## 20.1 Sampling distribution: Known proportion

Suppose a fair, six-sided die8 is rolled 25 times. What proportion of the rolls will produce an even number? That is, what will be the sample proportion of even numbers?

No-one knows exactly what will happen for any individual roll, so no-one knows what proportion will be even for any set of 25 rolls.

In addition, the proportion of the 25 rolls that will be even will not be the same for every set of 25 rolls. The sample proportion will vary: there is sampling variation.

Describing how the sample proportion varies from sample to sample is useful (Sect. 15.4.2).

To do this, statistical theory could be used… or thousands of repetitions of a set of 25 rolls could be performed… or a computer could simulate many sets of 25 rolls.

Let’s simulate rolling a die 25 times, using just 10 sets of 25 rolls; see the animation below.

The proportion of rolls that is even varies from set to set. For these 10 sets of $$n=25$$ rolls, the percentage of even rolls ranged from $$\hat{p}=0.32$$ even rolls to $$\hat{p}=0.60$$ even rolls.

The sample proportion of even rolls would be expected to vary around $$p=0.5$$, since three of the six faces of the die are even numbers (the population proportion), using the classical approach to probability.

Of course, the sample proportion could be very small or very high by chance, but we wouldn’t expect to see that very often.

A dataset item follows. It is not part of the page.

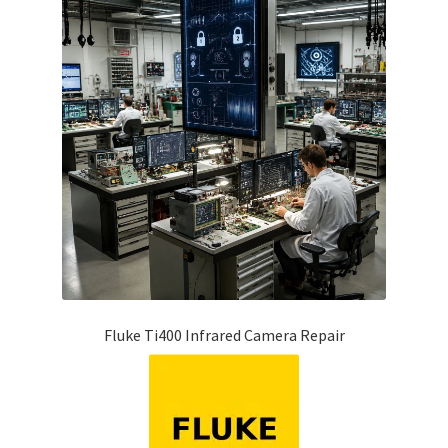
Fluke Ti400 Infrared Camera Repair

In this example, the population proportion of even rolls is known to be $$p=0.5$$. Each set of $$n=25$$ rolls is a sample of all possible sets of $$n=25$$ rolls, and the sample proportion of even rolls is denoted by $$\hat{p}$$.

For any set of 25 rolls, the value of $$\hat{p}$$ will be unknown until we roll the die. The proportion of even rolls is likely to vary from sample to sample; that is, the sample proportions exhibit sampling variation, and the amount of sampling variation is quantified using a standard error.

$$p$$ refers to the population proportion, and $$\hat{p}$$ refers to the sample proportion.
The symbol $$\hat{p}$$ is pronounced ‘pee-hat.’

Suppose a fair die was rolled 25 times, and this was repeated thousands of times (not just 10 sets times, as in the animation above), and the proportion of even rolls was recorded for every set of 25 rolls.

These thousands of sample proportions $$\hat{p}$$, one from every set of 25 rolls, could be graphed using a histogram; see the animation below.

The shape of the histogram is roughly a normal distribution. This is no accident: statistical theory says this will happen (when certain conditions are met: see Sect. 20.6).

The possible values of the sample proportion $$\hat{p}$$ have a sampling distribution which is roughly a normal distribution; the mean and standard deviation of the normal distribution the animation above can even be determined. The possible values of the sample proportion $$\hat{p}$$ will have a sampling distribution, described by:

• an approximate normal distribution;
• centred around a mean of $$p=0.5$$;
• with a standard deviation of 0.1 (where this number comes from will be revealed soon).

This distribution is called a sampling distribution, as discussed in Sect. 18.1. The standard deviation of the sampling distribution is called a standard error, since it measures how much a sample statistic (in this case, a sample proportion $$\hat{p}$$) varies from sample to sample.

Since the variation in the sample proportions can be described, a picture of this normal distribution can be drawn (Fig. 20.1). We still don’t know exactly what we’ll find next roll… but we have some idea of how the sample proportion is likely to vary in sets of 25 rolls.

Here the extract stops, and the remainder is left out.